LES MÉCANISMES DE LA DOULEUR

On distingue trois mécanismes à l'origine d'une douleur.

La douleur est provoquée par :

→ une stimulation excessive des récepteurs périphériques ;

→ un dysfonctionnement dans la transmission et le contrôle du message douloureux ;

→ une origine psychogène ou fonctionnelle sans cause organique identifiée.

Douleurs par excès de nociception

Sur un système nerveux intact, la douleur provoquée par stimulation des fibres nociceptives chemine depuis les récepteurs périphériques jusqu'aux aires sensitives du cerveau.

Le circuit de la douleur

Des récepteurs périphériques, appelés nocicepteurs, sont situés au niveau des tissus cutanés, musculaires, articulaires et dans la paroi des viscères. Ces nocicepteurs sont stimulés de façon mécanique (par pression), thermique (par le froid ou la chaleur), ou chimique en présence de substances qui stimulent le message douloureux (dites substances algogènes).

Les nocicepteurs se trouvent à l'extrémité de neurones afférents sensitifs qui vont conduire le message douloureux jusqu'à la moelle épinière. Le relais est pris par des neurones en T jusqu'au thalamus. Enfin un troisième neurone va du thalamus aux aires sensitives du cortex cérébral où la douleur est ressentie de façon consciente (cf. infographie ci-dessus).

Les médiateurs chimiques

Ils sont des intermédiaires entre le stimulus douloureux et les nocicepteurs. Les nocicepteurs sont stimulés par des substances chimiques comme les ions H+ et K+ libérés lors des lésions tissulaires. L'inflammation quant à elle libère des prostaglandines et des bradykinines qui provoquent la sensibilisation des nocicepteurs aux ions H+ et K+. Les nocicepteurs eux-mêmes peuvent provoquer une dégradation des mastocytes, cellules du tissu conjonctif localisées dans la plupart des organes (mais pas dans le cerveau), riches en substances algogènes comme l'histamine et la sérotonine.

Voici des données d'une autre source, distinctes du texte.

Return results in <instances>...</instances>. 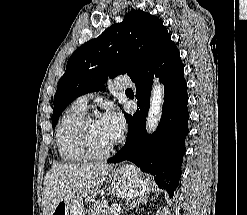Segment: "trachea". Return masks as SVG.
<instances>
[{
    "label": "trachea",
    "mask_w": 247,
    "mask_h": 215,
    "mask_svg": "<svg viewBox=\"0 0 247 215\" xmlns=\"http://www.w3.org/2000/svg\"><path fill=\"white\" fill-rule=\"evenodd\" d=\"M126 91H132L131 89H127Z\"/></svg>",
    "instance_id": "1"
}]
</instances>
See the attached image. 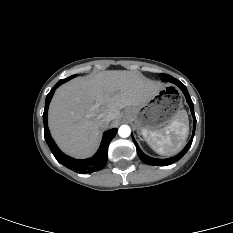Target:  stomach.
Returning <instances> with one entry per match:
<instances>
[{
	"label": "stomach",
	"mask_w": 233,
	"mask_h": 233,
	"mask_svg": "<svg viewBox=\"0 0 233 233\" xmlns=\"http://www.w3.org/2000/svg\"><path fill=\"white\" fill-rule=\"evenodd\" d=\"M184 109L182 94L173 87L158 89L145 103L128 107L124 117L143 133L169 125Z\"/></svg>",
	"instance_id": "stomach-1"
}]
</instances>
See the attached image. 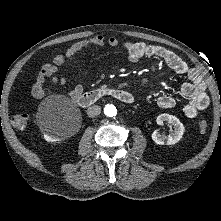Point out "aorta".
<instances>
[{
	"label": "aorta",
	"instance_id": "obj_1",
	"mask_svg": "<svg viewBox=\"0 0 221 221\" xmlns=\"http://www.w3.org/2000/svg\"><path fill=\"white\" fill-rule=\"evenodd\" d=\"M104 111L108 117H113V116H116L117 114V110L114 105H106Z\"/></svg>",
	"mask_w": 221,
	"mask_h": 221
}]
</instances>
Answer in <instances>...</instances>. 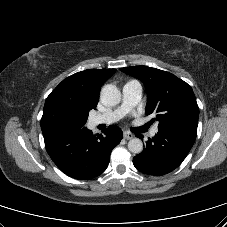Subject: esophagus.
Masks as SVG:
<instances>
[{
	"instance_id": "1",
	"label": "esophagus",
	"mask_w": 227,
	"mask_h": 227,
	"mask_svg": "<svg viewBox=\"0 0 227 227\" xmlns=\"http://www.w3.org/2000/svg\"><path fill=\"white\" fill-rule=\"evenodd\" d=\"M123 136H124V139H126V140H130V139L134 138V135L132 133H129L126 131L123 133Z\"/></svg>"
}]
</instances>
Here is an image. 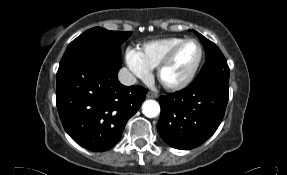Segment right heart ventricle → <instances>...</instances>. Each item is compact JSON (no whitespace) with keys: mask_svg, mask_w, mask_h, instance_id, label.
Segmentation results:
<instances>
[{"mask_svg":"<svg viewBox=\"0 0 287 175\" xmlns=\"http://www.w3.org/2000/svg\"><path fill=\"white\" fill-rule=\"evenodd\" d=\"M183 40L184 38L169 37L149 41L142 44L137 49V53L146 67L150 70L155 69L168 52Z\"/></svg>","mask_w":287,"mask_h":175,"instance_id":"obj_1","label":"right heart ventricle"}]
</instances>
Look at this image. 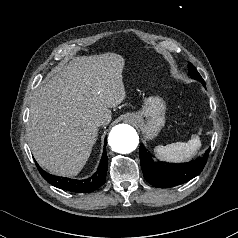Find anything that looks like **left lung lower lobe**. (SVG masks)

Au niveau medullaire, système nerveux central, une protéine appelée substance P est libérée au passage de l'influx nerveux vers le neurone en T.

Douleurs neurologiques

→ Les douleurs neurologiques sont consécutives à une atteinte du système nerveux périphérique ou du système nerveux central. On parle de douleurs neuropathiques.

→ Elles se manifestent de manière continue, par une sensation de brûlure ou de fourmillement (paresthésies). Sur cet état douloureux, des accès paroxystiques ressemblant à des coups de poignard, des chocs électriques ou de vives brûlures s'ajoutent de façon spontanée. Ils sont provoqués par le froid ou le chaud, le toucher ou l'effleurement, la fatigue, les émotions ou même d'autres circonstances.

→ Les lésions causales sont diverses : lésions traumatiques, sections nerveuses secondaires à un zona (douleur post-zostérienne), à une amputation (au niveau du moignon, mais aussi au niveau du «membre fantôme») ou suite à certaines chimiothérapies ; neuropathies du diabétique ou de l'alcoolique, dans les cas de sida ou de cancers (liées à une compression tumorale).

Douleurs mixtes

Dans certains cas (cancer, sida), les mécanismes nociceptifs et neurogènes sont mêlés : on parle alors de douleurs mixtes.

Douleurs psychogènes

Une fois les causes organiques éliminées, l'étiologie «douleur psychogène» est retenue en présence d'une pathologie psychiatrique bien définie, qu'elle soit du registre de la névrose ou de la psychose. L'évaluation des troubles psychiatriques par un spécialiste sera nécessaire.

Douleurs idiopathiques

Quand le clinicien ne retrouve pas de lésion organique ou de cause psychogène, la douleur peut être définie comme idiopathique. C'est parfois dans ce cadre que rentrent certaines douleurs dites «fonctionnelles» (fibromyalgies...).

LES CONTRÔLES PHYSIOLOGIQUES DE LA DOULEUR

La théorie du portillon ou gate control

Vitesse de conduction

Découverte en 1965 par R. Melzack et P. Wall, cette théorie met en évidence la concurrence entre les fibres sensitives de gros calibres et les fibres sensitives fines. La stimulation des «grosses» fibres transportant des informations tactiles pouvait diminuer la circulation des informations douloureuses véhiculées par les fibres «fines», en les prenant de vitesse (en fermant le «portillon» au niveau du relais médullaire).

Application thérapeutique

Les fibres de gros calibres véhiculent la sensibilité tactile et les stimuli de faible ou moyenne intensité. La théorie du portillon est mise en application par les massages et la neurostimulation transcutanée à visée antalgique (stimulation électrique à faible intensité).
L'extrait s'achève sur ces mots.